For the $not operator, we again construct a mapping with the operator as the key, but the value is a single expression rather than a list of expressions. For example, to find all jobs where a parameter a is not close to zero, we could use the following:

project.find_jobs({"$not": {"a": {"$near": 0}}})

Exists Operator

Warning

Boolean expressions are written differently on the command line because the command line takes JSON formatting.

If you want to check for the existence of a specific key but do not care about its actual value, use the $exists-operator. For example, this expression will return all documents that have a key p regardless of its value. Likewise, using False as argument would return all documents that have no key with the given name.

project.find_jobs({"p": {"$exists": True}})

On the command line, this expression must be valid JSON encapsulated in single quotes:

signac find '{"p": {"$exists": true}}'

Array Operator

This operator may be used to determine whether specific keys have values, that are in ($in), or not in ($nin) a given array, e.g.:

project.find_jobs({"p": {"$in": [1, 2, 3]}})
signac find '{"p": {"$in": [1, 2, 3]}}'

This would return all documents where the value for p is either 1, 2, or 3. The usage of $nin is analogous and will return all documents where the value is not in the given array.

Regular Expression Operator

This operator may be used to search for documents where the value of type str matches a given regular expression. For example, to match all documents where the value for protocol contains the string “assembly”, we could use:

project.find_jobs({"protocol": {"$regex": "assembly"}})
signac find '{"protocol": {"$regex": "assembly"}}'

This operator internally applies the re.search() function and will never match if the value is not of type str.

To negate a regular expression use a negative lookaround, e.g., to match all state points where the protocol does not contain the word “assembly”, you would use:

project.find_jobs({"protocol": {"$regex": r"^(?!.*assembly).*$"}})

Tip

Use the Regex101 app to develop and test your regular expressions.

Type Operator

This operator may be used to search for documents where the value is of a specific type. For example, to match all documents, where the value of the key N is of integer-type, we would use:

project.find_jobs({"N": {"$type": "int"}})

Other supported types include float, str, bool, list, and null.

signac find '{"N": {"$type": "int"}}'

Where Operator

This operator allows us to apply a custom function to each value and select based on its return value.

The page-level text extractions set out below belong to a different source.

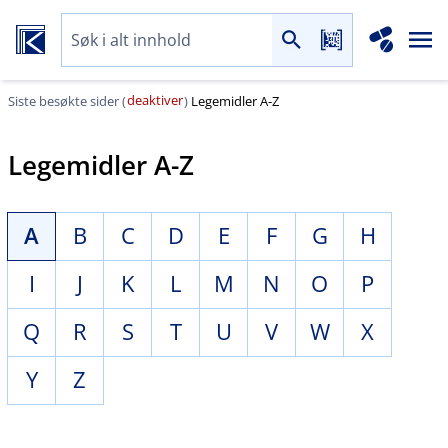
deaktiver
Siste besøkte sider (
)
Legemidler A-Z
Legemidler A-Z
A
B
C
D
E
F
G
H
I
J
K
L
M
N
O
P
Q
R
S
T
U
V
W
X
Y
Z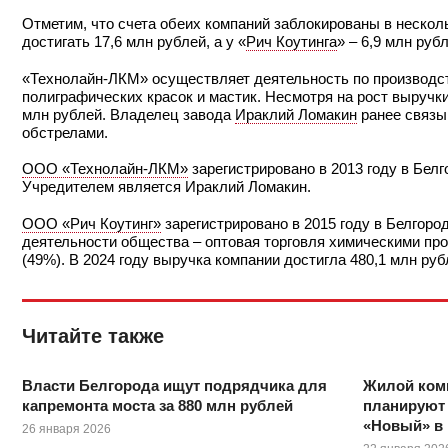
Отметим, что счета обеих компаний заблокированы в неско
достигать 17,6 млн рублей, а у «
Рич Коутинга
» – 6,9 млн руб
«Технолайн-ЛКМ» осуществляет деятельность по производст
полиграфических красок и мастик. Несмотря на рост выручки 
млн рублей. Владелец завода
Ираклий Ломакин
ранее связы
обстрелами.
ООО «Технолайн-ЛКМ»
зарегистрировано в 2013 году в Белг
Учредителем является Ираклий Ломакин.
ООО «Рич Коутинг»
зарегистрировано в 2015 году в Белгоро
деятельности общества – оптовая торговля химическими п
(49%). В 2024 году выручка компании достигла 480,1 млн руб
Читайте также
Власти Белгорода ищут подрядчика для
Жилой комп
капремонта моста за 880 млн рублей
планируют 
«Новый» в
26 января 2026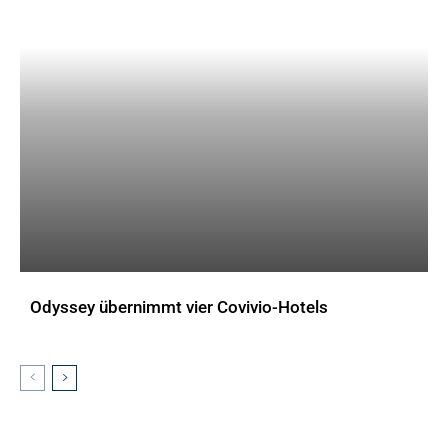
Odyssey übernimmt vier Covivio-Hotels
AKTUELLES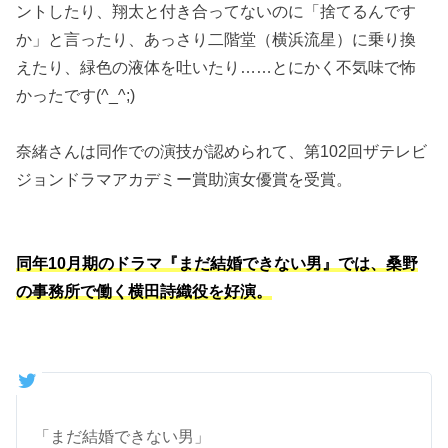
ントしたり、翔太と付き合ってないのに「捨てるんです
か」と言ったり、あっさり二階堂（横浜流星）に乗り換
えたり、緑色の液体を吐いたり……とにかく不気味で怖
かったです(^_^;)
奈緒さんは同作での演技が認められて、第102回ザテレビ
ジョンドラマアカデミー賞助演女優賞を受賞。
同年10月期のドラマ『まだ結婚できない男』では、桑野
の事務所で働く横田詩織役を好演。
「まだ結婚できない男」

For example, instead of using the regex-operator, as shown above, we could write the following expression:

project.find_jobs({"protocol": {"$where": 'lambda x: "assembly" in x'}})
signac find '{"protocol": {"$where": "lambda x: \"assembly\" in x"}}'

Simplified Syntax on the Command Line

For simple filters, you can use a simplified syntax instead of writing JSON. For example, instead of signac find '{"p": 2}', you can type signac find p 2.

A simplified expression consists of key-value pairs in alternation. The first argument will then be interpreted as the first key, the second argument as the first value, the third argument as the second key, and so on. If you provide an odd number of arguments, the last value will default to {'$exists': true}.

Querying via operator is supported using the .-operator. Finally, you can use /<regex>/ instead of {'$regex': '<regex>'} for regular expressions.

The following table shows simplified signac find expressions on the left, full query syntax in JSON in the middle, and full query syntax in Python the right.

simplified JSON

full JSON (in '' for command line)

Python

p

'{"p": {'$exists': true}}'

{'p': {'$exists': True}}

p 2

'{"p": 2}'

{'p': 2}

p 2 kT

'{"p": 2, "kT": {"$exists": true}}'

{'p': 2, 'kT': {'$exists': True}}

p 2 kT.$gte 1.0

'{"p": 2, "kT.$gte": 1.0}' or '{"p": 2, "kT": {"$gte": 1.0}}'

{'p': 2, 'kT': {'$gte': 1.0}}

protocol /assembly/

'{"protocol": {"$regex": "assembly"}}'

{'protocol': {'$regex': 'assembly'}}

Important

The $ character used in operator-expressions must be escaped in many terminals, that means for example instead of $ signac find p.$gt 2, you would need to write $ signac find p.\$gt 2.